|By Deshakalyan Chowdhury, AFP/Getty Images|
|Dutch soldiers check for unexploded IEDs during a patrol in Chora valley in Afghanistan's southern Uruzgan province on Jan. 21.|
Coalition troops found 727 bombs in January compared with 276 in the same month of 2009. Blasts killed 32 U.S. and allied troops and wounded 137 others, compared with 14 deaths and 64 injuries in January 2009, according to the data. These bombs are the top killer of U.S. troops in Afghanistan.
In previous years, winter was a slow season for Taliban and insurgent attacks in Afghanistan.
Over the weekend, U.S.-led forces launched the largest offensive in the eight-year war to oust the Taliban from their southern stronghold of Marjah. Coalition and Afghan troops encountered only sporadic resistance from insurgents Sunday. The biggest threat to them: hundreds of mines and roadside bombs planted by the Taliban before the offensive.
British Army Maj. Gen. Gordon Messenger said Sunday that coalition troops had found a number of improvised explosive devices (IEDs) and local residents had provided tips on where others were buried.It appears that the Taliban have been forced into relative inactivity, although in the next few days they could get their breath back," he said. "There is also the residual IED threat."

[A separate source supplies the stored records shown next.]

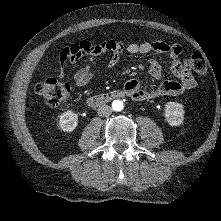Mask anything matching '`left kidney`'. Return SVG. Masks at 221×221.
Returning a JSON list of instances; mask_svg holds the SVG:
<instances>
[{
  "mask_svg": "<svg viewBox=\"0 0 221 221\" xmlns=\"http://www.w3.org/2000/svg\"><path fill=\"white\" fill-rule=\"evenodd\" d=\"M165 119L171 126H179L184 120V107L178 102L165 104Z\"/></svg>",
  "mask_w": 221,
  "mask_h": 221,
  "instance_id": "obj_1",
  "label": "left kidney"
}]
</instances>
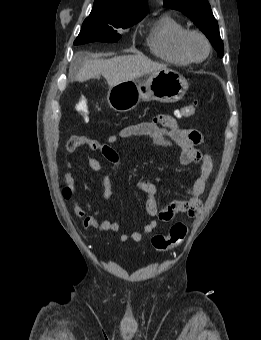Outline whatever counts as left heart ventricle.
Segmentation results:
<instances>
[{
	"mask_svg": "<svg viewBox=\"0 0 261 340\" xmlns=\"http://www.w3.org/2000/svg\"><path fill=\"white\" fill-rule=\"evenodd\" d=\"M188 50L195 58H202L206 53V45L198 36H192L188 40Z\"/></svg>",
	"mask_w": 261,
	"mask_h": 340,
	"instance_id": "1",
	"label": "left heart ventricle"
}]
</instances>
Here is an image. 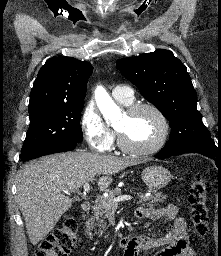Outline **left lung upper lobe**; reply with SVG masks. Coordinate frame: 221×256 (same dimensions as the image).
<instances>
[{
	"label": "left lung upper lobe",
	"instance_id": "1",
	"mask_svg": "<svg viewBox=\"0 0 221 256\" xmlns=\"http://www.w3.org/2000/svg\"><path fill=\"white\" fill-rule=\"evenodd\" d=\"M116 65L169 120L172 130L165 146L211 138L197 111V95L187 68L171 51L157 49L117 60Z\"/></svg>",
	"mask_w": 221,
	"mask_h": 256
}]
</instances>
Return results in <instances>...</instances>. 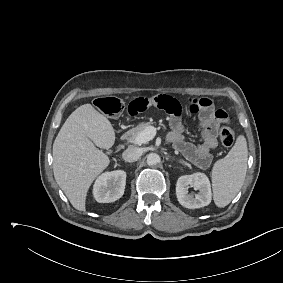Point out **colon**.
I'll return each mask as SVG.
<instances>
[{"label":"colon","instance_id":"5ec220e1","mask_svg":"<svg viewBox=\"0 0 283 283\" xmlns=\"http://www.w3.org/2000/svg\"><path fill=\"white\" fill-rule=\"evenodd\" d=\"M96 108L109 117H117L121 115L128 107L122 100L115 97H101L94 102ZM221 143L230 147L235 141V133L229 127H221L219 130Z\"/></svg>","mask_w":283,"mask_h":283}]
</instances>
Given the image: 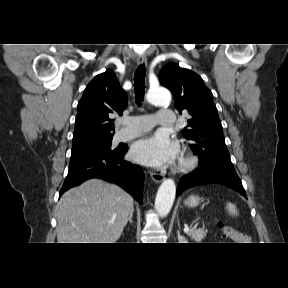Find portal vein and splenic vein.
<instances>
[{"label":"portal vein and splenic vein","instance_id":"obj_1","mask_svg":"<svg viewBox=\"0 0 288 288\" xmlns=\"http://www.w3.org/2000/svg\"><path fill=\"white\" fill-rule=\"evenodd\" d=\"M184 232H185V233H188V232H189V227H185V228H184Z\"/></svg>","mask_w":288,"mask_h":288}]
</instances>
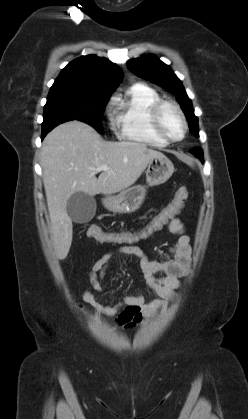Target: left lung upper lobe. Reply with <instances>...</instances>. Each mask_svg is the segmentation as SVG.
I'll list each match as a JSON object with an SVG mask.
<instances>
[{
    "instance_id": "obj_1",
    "label": "left lung upper lobe",
    "mask_w": 248,
    "mask_h": 419,
    "mask_svg": "<svg viewBox=\"0 0 248 419\" xmlns=\"http://www.w3.org/2000/svg\"><path fill=\"white\" fill-rule=\"evenodd\" d=\"M127 67L137 76L150 80L174 93L176 95V100L179 102L186 115L191 133L195 137H199L198 118L194 115L192 102L188 98L182 82L168 65L160 61L156 56L150 54L128 61Z\"/></svg>"
}]
</instances>
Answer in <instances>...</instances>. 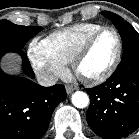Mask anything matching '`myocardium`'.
<instances>
[{"instance_id": "obj_1", "label": "myocardium", "mask_w": 139, "mask_h": 139, "mask_svg": "<svg viewBox=\"0 0 139 139\" xmlns=\"http://www.w3.org/2000/svg\"><path fill=\"white\" fill-rule=\"evenodd\" d=\"M107 31H111L115 35L116 41H117V50H116L112 63L110 64V66L107 68L105 72H103L102 74L96 77L82 76L79 72V65L81 61L90 51L96 39L100 35H102L104 32H107ZM122 54H123V40L118 30L111 26H103L102 28L98 29L93 34H91L86 39V41L82 44V46L79 48V50L77 51V53L75 54L72 60V67H73L75 74L84 82L89 83V84H101L107 81L115 73V71L117 70L121 62Z\"/></svg>"}]
</instances>
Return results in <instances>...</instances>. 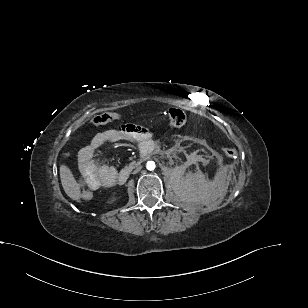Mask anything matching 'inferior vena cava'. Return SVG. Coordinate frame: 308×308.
<instances>
[{"mask_svg":"<svg viewBox=\"0 0 308 308\" xmlns=\"http://www.w3.org/2000/svg\"><path fill=\"white\" fill-rule=\"evenodd\" d=\"M140 169H141V168H136V169L134 170V173L139 172V171H140Z\"/></svg>","mask_w":308,"mask_h":308,"instance_id":"inferior-vena-cava-1","label":"inferior vena cava"}]
</instances>
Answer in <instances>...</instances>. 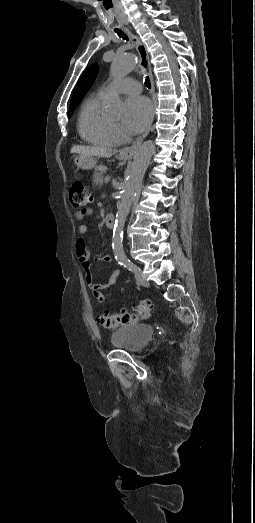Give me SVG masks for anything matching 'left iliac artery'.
<instances>
[{"label": "left iliac artery", "instance_id": "1", "mask_svg": "<svg viewBox=\"0 0 255 523\" xmlns=\"http://www.w3.org/2000/svg\"><path fill=\"white\" fill-rule=\"evenodd\" d=\"M123 265L131 272H137V271H140V269L135 265L133 264L129 259H125L123 261Z\"/></svg>", "mask_w": 255, "mask_h": 523}]
</instances>
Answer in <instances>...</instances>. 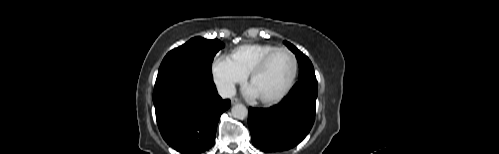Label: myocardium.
<instances>
[{"instance_id": "myocardium-1", "label": "myocardium", "mask_w": 499, "mask_h": 154, "mask_svg": "<svg viewBox=\"0 0 499 154\" xmlns=\"http://www.w3.org/2000/svg\"><path fill=\"white\" fill-rule=\"evenodd\" d=\"M279 52H285L291 57L293 63L292 73L286 86L276 96L270 98H259L260 102H262L263 104L271 105L278 103L290 92L295 83V79L298 73V61L294 53L284 47L276 48L266 54L249 72L248 82L251 83V81L265 69L270 59Z\"/></svg>"}]
</instances>
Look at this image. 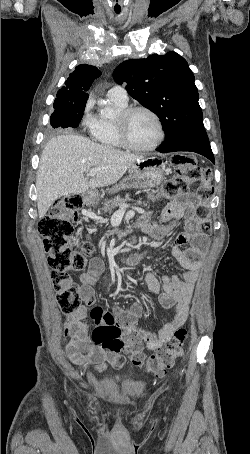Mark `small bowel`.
Segmentation results:
<instances>
[{"label": "small bowel", "mask_w": 250, "mask_h": 454, "mask_svg": "<svg viewBox=\"0 0 250 454\" xmlns=\"http://www.w3.org/2000/svg\"><path fill=\"white\" fill-rule=\"evenodd\" d=\"M192 208L193 195L186 193L163 209L161 224L150 222L140 224L141 230L157 241L165 237L180 219H184L185 227V231L177 236L176 245L170 250L173 258L184 269L183 277L163 275L161 281L152 273H147L145 277L149 290L156 294L159 303L164 308H172L174 311L171 320L156 334H144L145 346L150 351L158 350L168 342L188 316V303L208 247V237L199 230L198 221L192 215ZM187 243L189 246L182 250L180 246ZM140 257L141 255H138L136 259ZM103 273L102 260L97 257L92 258L87 270L80 275L79 294L84 306L68 316L63 329V337L70 338L65 345L66 356L70 362L79 368L89 367L98 373L104 371L107 365L120 368L124 362L120 354L112 353L94 344L90 339V328L86 324L89 315L86 307H93L96 304L93 285L103 277ZM142 313L143 308L139 302L132 304L129 309L116 308L115 310L117 318L128 314L136 320L142 316ZM140 333L143 334L141 331Z\"/></svg>", "instance_id": "1"}]
</instances>
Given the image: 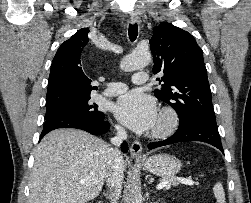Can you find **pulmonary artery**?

Lt. Gen. Michael Oates, director of the Joint Improvised Explosive Device Defeat Organization, said in an interview that combating IEDs may be a "tougher nut to crack" in Afghanistan than in Iraq because Afghan insurgents who plant the devices are motivated more by allegiance to local power brokers than by money, as is the case in Iraq.
"The workforce is loyal to its boss," he said.
The current fighting is taking place in an area that has few roads, so troops often must leave their vehicles to patrol villages. Insurgents target those troops with bombs that detonate when stepped on.
The coalition command said one U.S. soldier and another from Britain had died in the offensive so far. Oates said the insurgents' tactics will likely result in more casualties in the "mid-term." After security is better established, residents will be more likely to provide tips on bombmakers and device locations, he said. In the meantime, Oates said troops will rely on bomb-sniffing dogs, metal detectors and surveillance of problem areas by aircraft to avoid blasts.